A.2. Facts established as not proven

With relevance to the decision, there are no facts that should be considered as not proven.

A.3. Grounds for the proven and not proven matter of fact

With respect to the matter of fact, the Tribunal does not have to pronounce on everything that was alleged by the parties, but rather has the duty to select the facts that matter for the decision and distinguish the proven from the not proven matter (cf. Article 123(2) of the CPPT and Article 607(3) of the CPC, applicable ex vi Article 29(1)(a) and (e) of the RJAT).

In this way, the facts relevant to the judgment of the case are chosen and determined according to their legal relevance, which is established in light of the various plausible solutions to the legal question(s) (cf. previous Article 511(1) of the CPC, corresponding to current Article 596, applicable ex vi Article 29(1)(e) of the RJAT).

Thus, taking into account the positions assumed by the parties, in light of Article 110(7) of the CPPT, the documentary evidence and the file attached to the proceedings, the facts listed above were considered proven, with relevance to the decision, taking into account that, as was written in the Judgment of the TCA-South of 26-06-2014, issued in case 07148/13, "the probative value of the tax inspection report (...) may have probative force if the assertions contained therein are not challenged".

Specifically, and with respect to the fact established as proven in point 13, it takes into account the content of document 6 submitted by the Applicant, which was not challenged by the Respondent, from which it appears that in 2016 the company in question had a turnover of €4,828,229.19, a balance sheet of €6,087,916.80 and a total of 5 salaried employees (cf. p. 27).

No assertions made by the parties were considered as either proven or not proven, when presented as facts consisting of strictly conclusive statements, incapable of proof and whose truthfulness must be assessed in relation to the specific matter of fact consolidated above.

B. ON THE LAW

As is consensual between the parties, the question that arises is whether the regime provided for in Articles 43(3) and (4) of the Personal Income Tax Code (CIRS) is or is not applicable in situations where capital gains arise from the alienation of equity interests in entities that do not have their seat and/or effective place of management in Portugal.
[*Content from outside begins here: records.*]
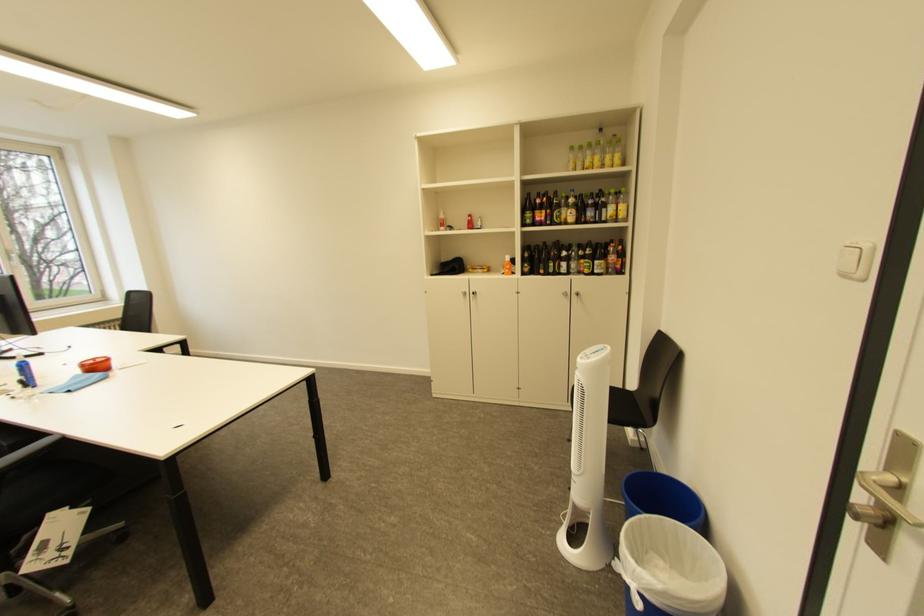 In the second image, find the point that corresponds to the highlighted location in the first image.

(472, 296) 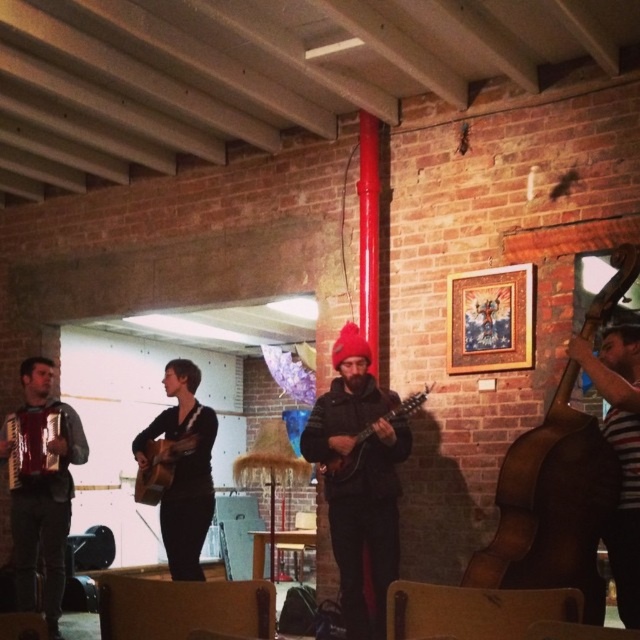 You are setting up a music stand between the black matte guitar at center and the striped fabric at right. Which side of the stand should be closer to the larger object?

The black matte guitar at center is larger than the striped fabric at right, so the music stand should position the side closer to the black matte guitar at center.

You are standing in the music venue and want to move closer to the point at coordinates point (8, 480). If you walk 10 feet towards it, how far will you be from the point?

After walking 10 feet towards the point at coordinates point (8, 480), you will be 19.12 minus 10 equals 9.12 feet away from it. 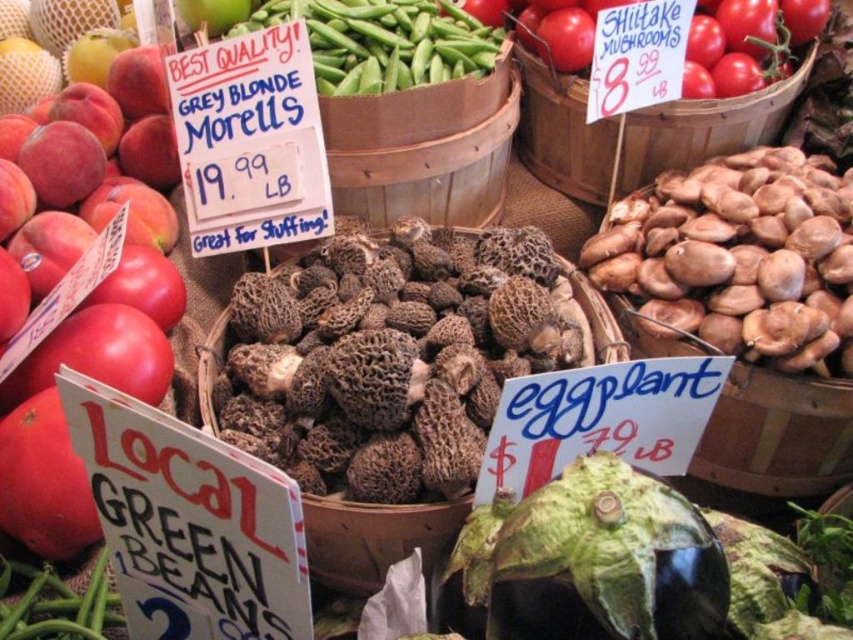 Question: Does black fuzzy mushrooms at center have a larger size compared to red matte tomatoes at upper right?

Choices:
 (A) yes
 (B) no

Answer: (A)

Question: Is black fuzzy mushrooms at center thinner than red matte tomatoes at upper right?

Choices:
 (A) no
 (B) yes

Answer: (B)

Question: Can you confirm if black fuzzy mushrooms at center is positioned below red matte tomatoes at upper right?

Choices:
 (A) yes
 (B) no

Answer: (A)

Question: Which object appears farthest from the camera in this image?

Choices:
 (A) black fuzzy mushrooms at center
 (B) red matte tomatoes at upper right

Answer: (B) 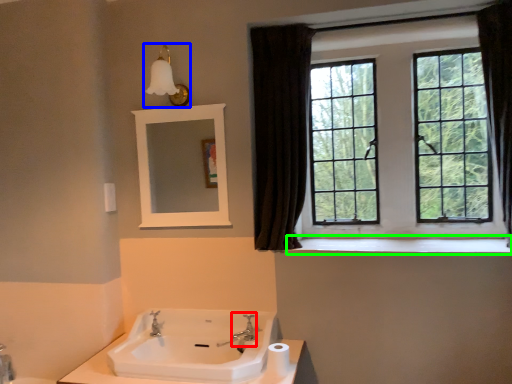 Question: Based on their relative distances, which object is farther from plumbing fixture (highlighted by a red box)? Choose from light fixture (highlighted by a blue box) and window sill (highlighted by a green box).

Choices:
 (A) light fixture
 (B) window sill

Answer: (A) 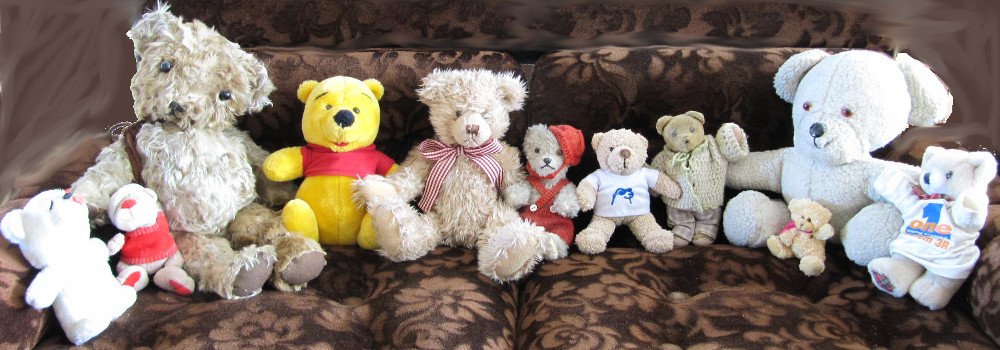 Where is `small stuffed bears`? This screenshot has height=350, width=1000. small stuffed bears is located at coordinates (90, 256), (157, 233), (550, 151), (622, 171), (697, 158), (805, 226), (921, 239). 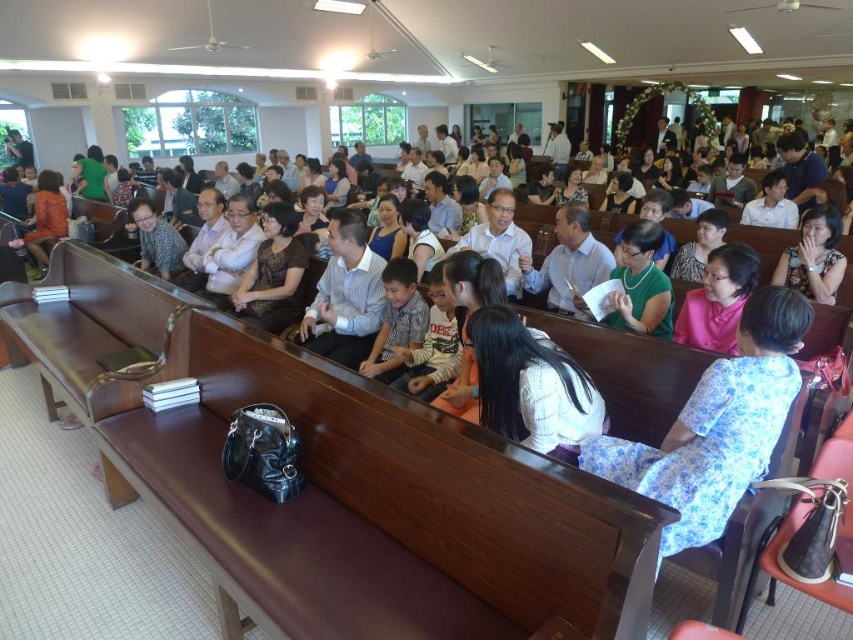 Question: From the image, what is the correct spatial relationship of blue floral dress at center in relation to blue shirt at center?

Choices:
 (A) above
 (B) below

Answer: (B)

Question: Among these objects, which one is nearest to the camera?

Choices:
 (A) matte black jacket at center
 (B) blue floral dress at center
 (C) blue shirt at center
 (D) white sweater at center

Answer: (B)

Question: Which point is closer to the camera?

Choices:
 (A) matte black jacket at center
 (B) matte green dress at center
 (C) white sweater at center

Answer: (C)

Question: Does matte green dress at center have a larger size compared to matte black jacket at center?

Choices:
 (A) yes
 (B) no

Answer: (B)

Question: Which of the following is the farthest from the observer?

Choices:
 (A) (779, 262)
 (B) (36, 260)
 (C) (788, 408)
 (D) (361, 344)

Answer: (B)

Question: Does matte green dress at center appear under matte black jacket at center?

Choices:
 (A) no
 (B) yes

Answer: (B) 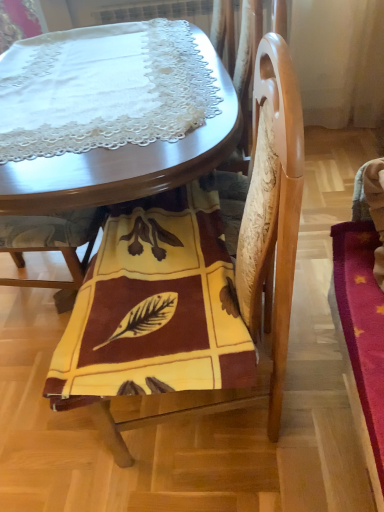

The following is the wording of the aforementioned provision:

"1 - The value of income qualified as capital gains is the corresponding balance determined between capital gains and capital losses realized in the same year, determined in accordance with the following articles. (...)

3 - The balance referred to in paragraph 1, relating to the operations provided for in Article 10(1)(b), concerning micro and small enterprises not listed on the regulated or unregulated markets of the stock exchange, when positive, is equally considered at 50% of its value.

4 - For the purposes of the preceding paragraph, micro and small enterprises shall be understood as the entities defined, pursuant to the annex to Decree-Law No. 372/2007, of 6 November."

For its part, Article 2(2) of the annex to Decree-Law No. 372/2007, of 6 November, to which the aforementioned CIRS provision refers, provides that:

"In the category of SMEs, a small enterprise is defined as an enterprise that employs fewer than 50 persons and whose annual turnover or total annual balance sheet does not exceed 10 million euros."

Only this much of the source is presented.